Les unités aéroportées verront leurs possibilités de transport et de soutien logistique augmentées grâce à la sortie prochaine de 28 C-160 Transall nouveau modèle ayant la capacité de ravitaillement en vol (par avion C-135), ce qui conférera à l’appareil la possibilité de porter 6 t à 7 500 km sans escale (au lieu de 5 600 km).
Enfin, l’importance de l’effort gouvernemental en faveur de l’action extérieure est également marquée par la création, révélée par les débats parlementaires du 6 novembre 1979 à l’Assemblée nationale, d’une 31e Demi-brigade qui serait constituée en Provence (PC à Marseille ?) au cours de l’été 1980. Cette formation, comparée par le ministre de la Défense, au régiment interarmes que commandait jadis à Bouar le général Bigeard, regrouperait le 21e RIMa équipé d’AML (Automitrailleuse légère) et de VAB (Véhicule de l’avant blindé) actuellement stationné à Sissonne et qui serait déplacé à Fréjus, le 1er REC (Régiment étranger de cavalerie, à Orange) et le 2e REI (Régiment étranger d’infanterie, en Corse) qui sera équipé de VAB. Cette demi-brigade sera adaptée aux missions d’action extérieure. Sa création n’entraînera pas de charges nouvelles pour le budget de l’Armée de terre et ses matériels sont déjà prévus dans la loi de programmation.
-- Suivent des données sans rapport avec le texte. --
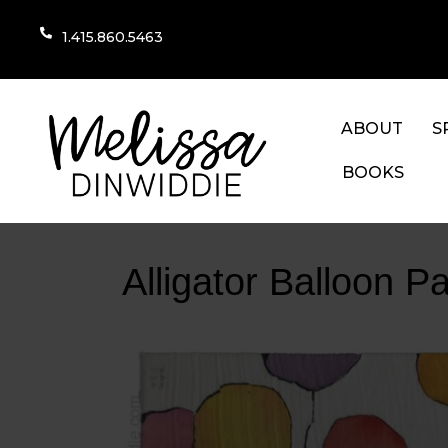
1.415.860.5463
ABOUT
S
BOOKS
Alligator Balloon Pa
Cette création répond, de toute évidence, à la volonté de pouvoir disposer sur chacune des façades maritimes de la France d’unités capables d’agir, avec une certaine capacité mécanisée, dans des opérations de débarquement : la 9e DIMa vers l’Atlantique et la 31e demi-brigade vers la Méditerranée. Encore une fois, il ne faut pas voir l’action extérieure comme étant nécessairement dirigée vers le fin fond de l’Afrique.
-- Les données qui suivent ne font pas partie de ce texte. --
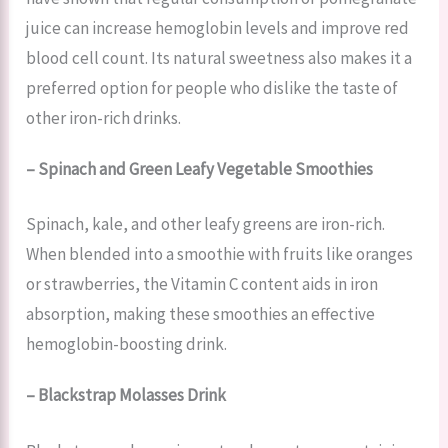
juice can increase hemoglobin levels and improve red
blood cell count. Its natural sweetness also makes it a
preferred option for people who dislike the taste of
other iron-rich drinks.
– Spinach and Green Leafy Vegetable Smoothies
Spinach, kale, and other leafy greens are iron-rich.
When blended into a smoothie with fruits like oranges
or strawberries, the Vitamin C content aids in iron
absorption, making these smoothies an effective
hemoglobin-boosting drink.
– Blackstrap Molasses Drink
Correctif publié en mars 1980 sur la réorganisation de la 11e division parachutiste
Dans notre précédente chronique nous avions fait état de la dissolution prochaine d’un régiment de chasseurs parachutistes formé d’appelés. Cette décision ne sera pas exécutée, le Président de la République, chef des armées, ayant fait connaître son désir de voir maintenus les trois régiments d’appelés de la 11e division parachutiste. Ceux-ci resteront donc : le 1er RCP (régiment de chasseurs parachutistes) stationné à Pau, le 9e RCP à Pamiers dès que le casernement qui lui est réservé sera achevé, et le 6e RPIMa (Régiment de parachutistes d’infanterie de marine), à Mont-de-Marsan.
Compte tenu de cette correction, le texte de notre chronique sur la réorganisation de nos forces d’action extérieure reste inchangé.